The wonderfully quirky Diagram Prize for Oddest Book Title of the Year has a new winner: Managing a Dental Practice the Genghis Khan Way, by Michael R. Young. The prize is given by British trade magazine The Bookseller, a leading trade magazine for the book industry with a website  providing news and comment about the book business.

I discovered this contest in 2008, and have looked forward to the results each year since then. It’s not always about the titles themselves, which actually seem to have grown less odd each year. More often I have enjoyed the way Horace Bent, The Bookseller’s diarist and custodian of the Diagram Prize, describes the contenders and the contest. See if you don’t agree:

“In the end, it wasn’t even close.

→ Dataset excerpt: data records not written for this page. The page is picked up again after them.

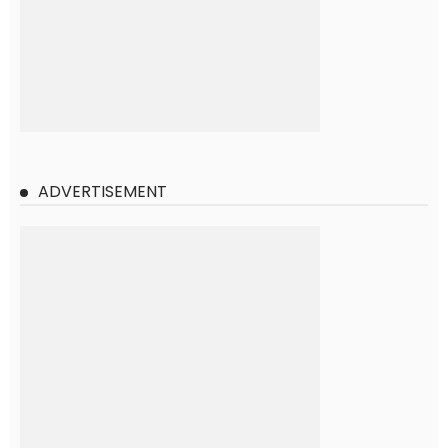
ADVERTISEMENT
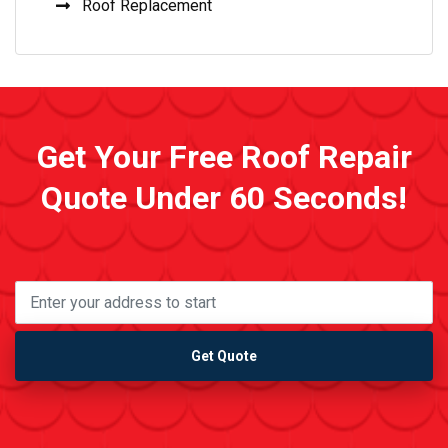
Roof Replacement
Get Your Free Roof Repair
Quote Under 60 Seconds!
Get Quote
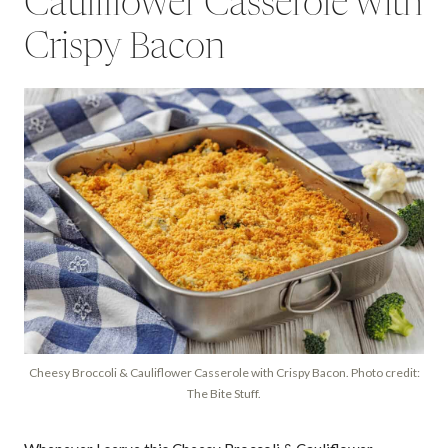
Cauliflower Casserole with
Crispy Bacon
Cheesy Broccoli & Cauliflower Casserole with Crispy Bacon. Photo credit:
The Bite Stuff.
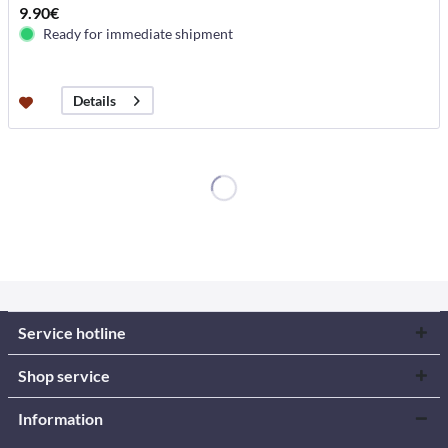
9.90€
Ready for immediate shipment
Details
Service hotline
Shop service
Information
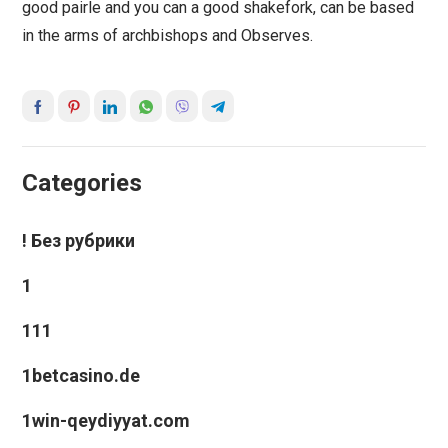
good pairle and you can a good shakefork, can be based
in the arms of archbishops and Observes.
Categories
! Без рубрики
1
111
1betcasino.de
1win-qeydiyyat.com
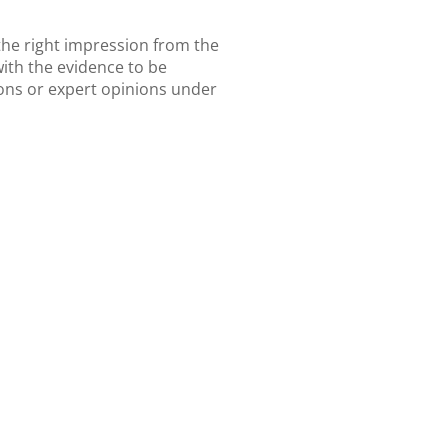
the right impression from the
with the evidence to be
ions or expert opinions under
s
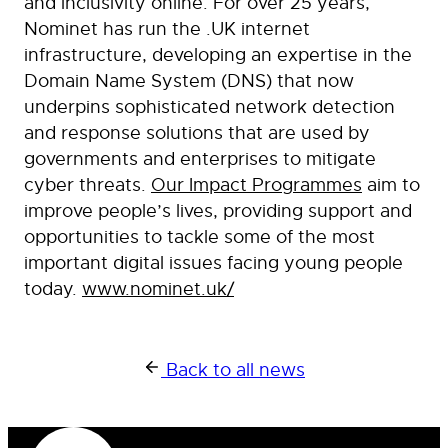
and inclusivity online. For over 25 years,
Nominet has run the .UK internet
infrastructure, developing an expertise in the
Domain Name System (DNS) that now
underpins sophisticated network detection
and response solutions that are used by
governments and enterprises to mitigate
cyber threats.
Our Impact Programmes
aim to
improve people’s lives, providing support and
opportunities to tackle some of the most
important digital issues facing young people
today.
www.nominet.uk/
Back to all news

Much like the tyrant himself, Managing a Dental Practice the Genghis Khan Way ruthlessly slaughtered the opposition, and scored twice as many votes as the runner-up, 8th International Friction Stir Welding Symposium Proceedings.”

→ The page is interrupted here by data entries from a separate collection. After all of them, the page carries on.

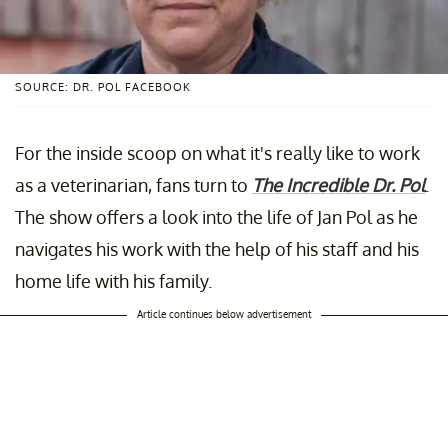
SOURCE: DR. POL FACEBOOK
For the inside scoop on what it's really like to work
as a veterinarian, fans turn to
The Incredible Dr. Pol
.
The show offers a look into the life of Jan Pol as he
navigates his work with the help of his staff and his
home life with his family.
Article continues below advertisement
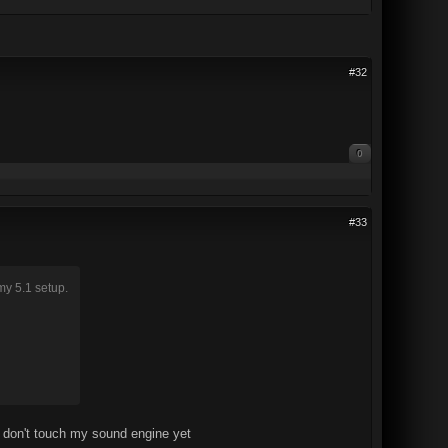
#32
0
#33
my 5.1 setup.
t don't touch my sound engine yet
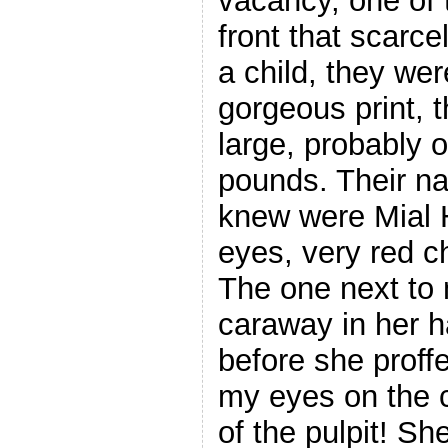
vacancy, one of 
front that scarc
a child, they we
gorgeous print, 
large, probably 
pounds. Their na
knew were Mial H
eyes, very red c
The one next to 
caraway in her h
before she proffe
my eyes on the 
of the pulpit! S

Bent also notes that the winner:

“…joins an illustrious list of former winners including Living with Crazy Buttocks, Greek Rural Postmen and Their Cancellation Numbers, How to Avoid Huge Ships, and Highlights in the History of Concrete…I am delighted that in economically troublesome times publishers the world over have continued to publish incredibly niche titles with powerfully obscure titles.”

What I also find so appealing about this contest is that it apparently started as a way to avoid boredom at the Frankfurt Book Fair more than 30 years ago.